## [PROMPT]
Repeat the records verbatim and leave the pictures out of your copy.
SOURCE RECORDS START
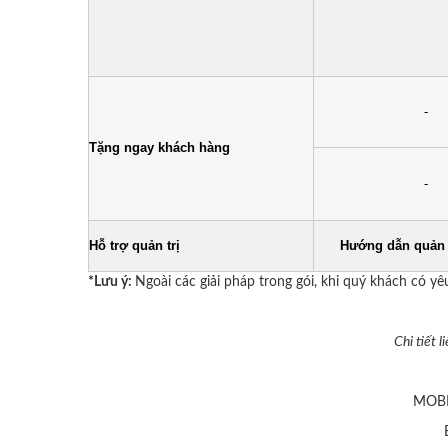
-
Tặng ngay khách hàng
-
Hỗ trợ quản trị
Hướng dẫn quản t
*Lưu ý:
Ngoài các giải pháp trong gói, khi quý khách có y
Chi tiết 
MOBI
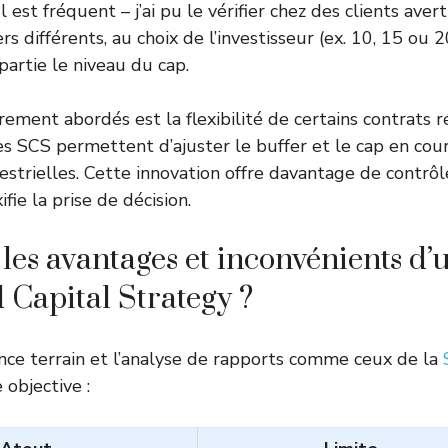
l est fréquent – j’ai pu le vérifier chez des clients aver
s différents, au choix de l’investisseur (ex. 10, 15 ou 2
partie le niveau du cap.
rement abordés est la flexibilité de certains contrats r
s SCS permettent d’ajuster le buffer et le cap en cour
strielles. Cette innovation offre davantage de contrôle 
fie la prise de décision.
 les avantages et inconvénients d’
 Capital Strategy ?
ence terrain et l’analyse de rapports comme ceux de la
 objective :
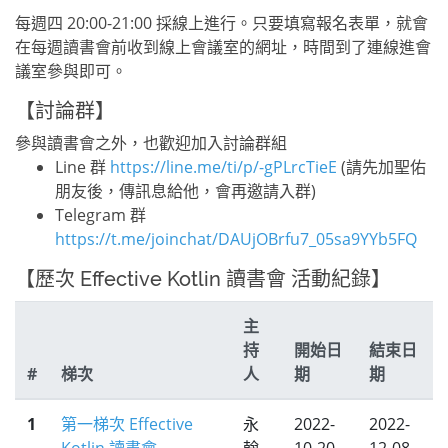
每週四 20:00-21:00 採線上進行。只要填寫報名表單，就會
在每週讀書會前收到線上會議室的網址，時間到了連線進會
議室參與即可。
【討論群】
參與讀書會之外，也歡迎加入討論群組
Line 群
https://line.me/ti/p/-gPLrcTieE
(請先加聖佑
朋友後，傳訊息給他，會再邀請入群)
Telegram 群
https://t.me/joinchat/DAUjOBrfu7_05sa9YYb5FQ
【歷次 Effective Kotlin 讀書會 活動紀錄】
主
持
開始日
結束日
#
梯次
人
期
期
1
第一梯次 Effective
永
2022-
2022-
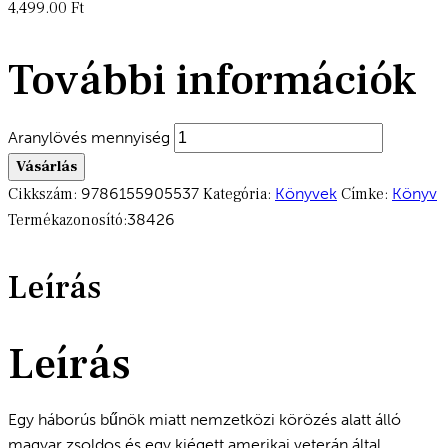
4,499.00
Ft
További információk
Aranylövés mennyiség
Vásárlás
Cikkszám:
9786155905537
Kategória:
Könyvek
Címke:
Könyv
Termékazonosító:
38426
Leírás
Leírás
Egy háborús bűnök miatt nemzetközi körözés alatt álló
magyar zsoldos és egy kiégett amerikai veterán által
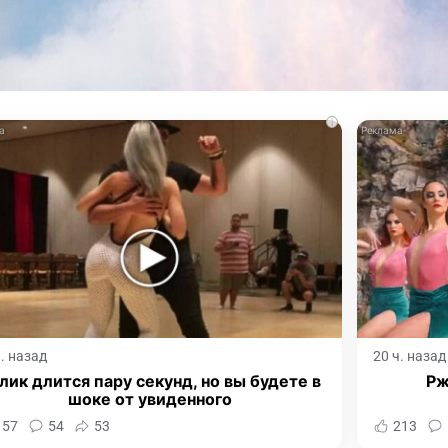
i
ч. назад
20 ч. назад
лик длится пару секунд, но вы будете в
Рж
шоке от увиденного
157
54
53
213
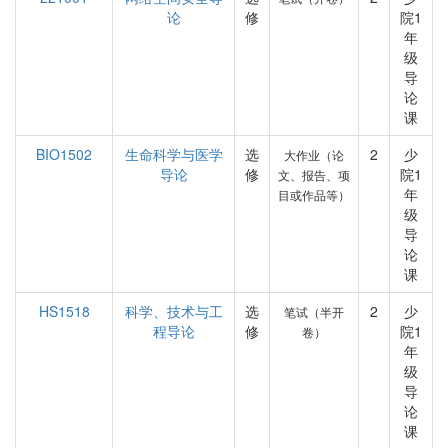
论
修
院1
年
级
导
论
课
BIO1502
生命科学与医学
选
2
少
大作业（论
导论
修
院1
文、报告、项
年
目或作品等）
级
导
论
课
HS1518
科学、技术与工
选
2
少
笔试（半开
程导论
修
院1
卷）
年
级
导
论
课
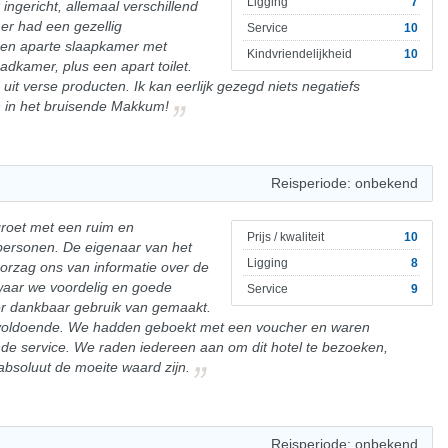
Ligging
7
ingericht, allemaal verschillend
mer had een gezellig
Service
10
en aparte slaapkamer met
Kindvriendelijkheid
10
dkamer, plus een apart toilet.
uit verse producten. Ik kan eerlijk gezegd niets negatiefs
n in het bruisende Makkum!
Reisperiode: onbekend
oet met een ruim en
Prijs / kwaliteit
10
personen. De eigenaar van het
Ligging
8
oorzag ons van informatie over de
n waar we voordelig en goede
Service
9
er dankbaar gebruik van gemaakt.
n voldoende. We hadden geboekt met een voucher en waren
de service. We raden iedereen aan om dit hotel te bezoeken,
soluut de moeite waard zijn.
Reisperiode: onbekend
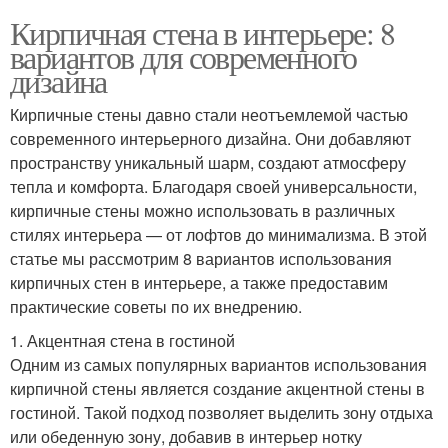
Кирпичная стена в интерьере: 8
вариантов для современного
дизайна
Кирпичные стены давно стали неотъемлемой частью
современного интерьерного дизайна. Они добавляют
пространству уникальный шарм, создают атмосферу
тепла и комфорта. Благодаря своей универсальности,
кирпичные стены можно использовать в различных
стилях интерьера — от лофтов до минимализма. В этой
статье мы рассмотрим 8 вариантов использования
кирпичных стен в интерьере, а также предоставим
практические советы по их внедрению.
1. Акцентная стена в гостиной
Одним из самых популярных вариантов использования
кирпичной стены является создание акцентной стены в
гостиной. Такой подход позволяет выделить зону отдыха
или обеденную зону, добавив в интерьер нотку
SOURCE RECORDS END
## [SOLUTION TO THIS TASK]
-
Tặng ngay khách hàng
-
Hỗ trợ quản trị
Hướng dẫn quản t
*Lưu ý:
Ngoài các giải pháp trong gói, khi quý khách có y
Chi tiết 
MOBI
l est fréquent – j’ai pu le vérifier chez des clients aver
s différents, au choix de l’investisseur (ex. 10, 15 ou 2
partie le niveau du cap.
rement abordés est la flexibilité de certains contrats r
s SCS permettent d’ajuster le buffer et le cap en cour
strielles. Cette innovation offre davantage de contrôle 
fie la prise de décision.
 les avantages et inconvénients d’
 Capital Strategy ?
ence terrain et l’analyse de rapports comme ceux de la
 objective :
每週四 20:00-21:00 採線上進行。只要填寫報名表單，就會
在每週讀書會前收到線上會議室的網址，時間到了連線進會
議室參與即可。
【討論群】
參與讀書會之外，也歡迎加入討論群組
Line 群
https://line.me/ti/p/-gPLrcTieE
(請先加聖佑
朋友後，傳訊息給他，會再邀請入群)
Telegram 群
https://t.me/joinchat/DAUjOBrfu7_05sa9YYb5FQ
【歷次 Effective Kotlin 讀書會 活動紀錄】
主
持
開始日
結束日
#
梯次
人
期
期
1
第一梯次 Effective
永
2022-
2022-
4,499.00
Ft
További információk
Aranylövés mennyiség
Vásárlás
Cikkszám:
9786155905537
Kategória:
Könyvek
Címke:
Könyv
Termékazonosító:
38426
Leírás
Leírás
Egy háborús bűnök miatt nemzetközi körözés alatt álló
magyar zsoldos és egy kiégett amerikai veterán által
i
ч. назад
20 ч. назад
лик длится пару секунд, но вы будете в
Рж
шоке от увиденного
157
54
53
213
论
修
院1
年
级
导
论
课
BIO1502
生命科学与医学
选
2
少
大作业（论
导论
修
院1
文、报告、项
年
目或作品等）
级
导
论
课
HS1518
科学、技术与工
选
2
少
笔试（半开
程导论
修
院1
卷）
年
级
导
论
课
Ligging
7
ingericht, allemaal verschillend
mer had een gezellig
Service
10
en aparte slaapkamer met
Kindvriendelijkheid
10
dkamer, plus een apart toilet.
uit verse producten. Ik kan eerlijk gezegd niets negatiefs
n in het bruisende Makkum!
Reisperiode: onbekend
oet met een ruim en
Prijs / kwaliteit
10
personen. De eigenaar van het
Ligging
8
oorzag ons van informatie over de
n waar we voordelig en goede
Service
9
er dankbaar gebruik van gemaakt.
n voldoende. We hadden geboekt met een voucher en waren
de service. We raden iedereen aan om dit hotel te bezoeken,
soluut de moeite waard zijn.
Reisperiode: onbekend
Кирпичная стена в интерьере: 8
вариантов для современного
дизайна
Кирпичные стены давно стали неотъемлемой частью
современного интерьерного дизайна. Они добавляют
пространству уникальный шарм, создают атмосферу
тепла и комфорта. Благодаря своей универсальности,
кирпичные стены можно использовать в различных
стилях интерьера — от лофтов до минимализма. В этой
статье мы рассмотрим 8 вариантов использования
кирпичных стен в интерьере, а также предоставим
практические советы по их внедрению.
1. Акцентная стена в гостиной
Одним из самых популярных вариантов использования
кирпичной стены является создание акцентной стены в
гостиной. Такой подход позволяет выделить зону отдыха
или обеденную зону, добавив в интерьер нотку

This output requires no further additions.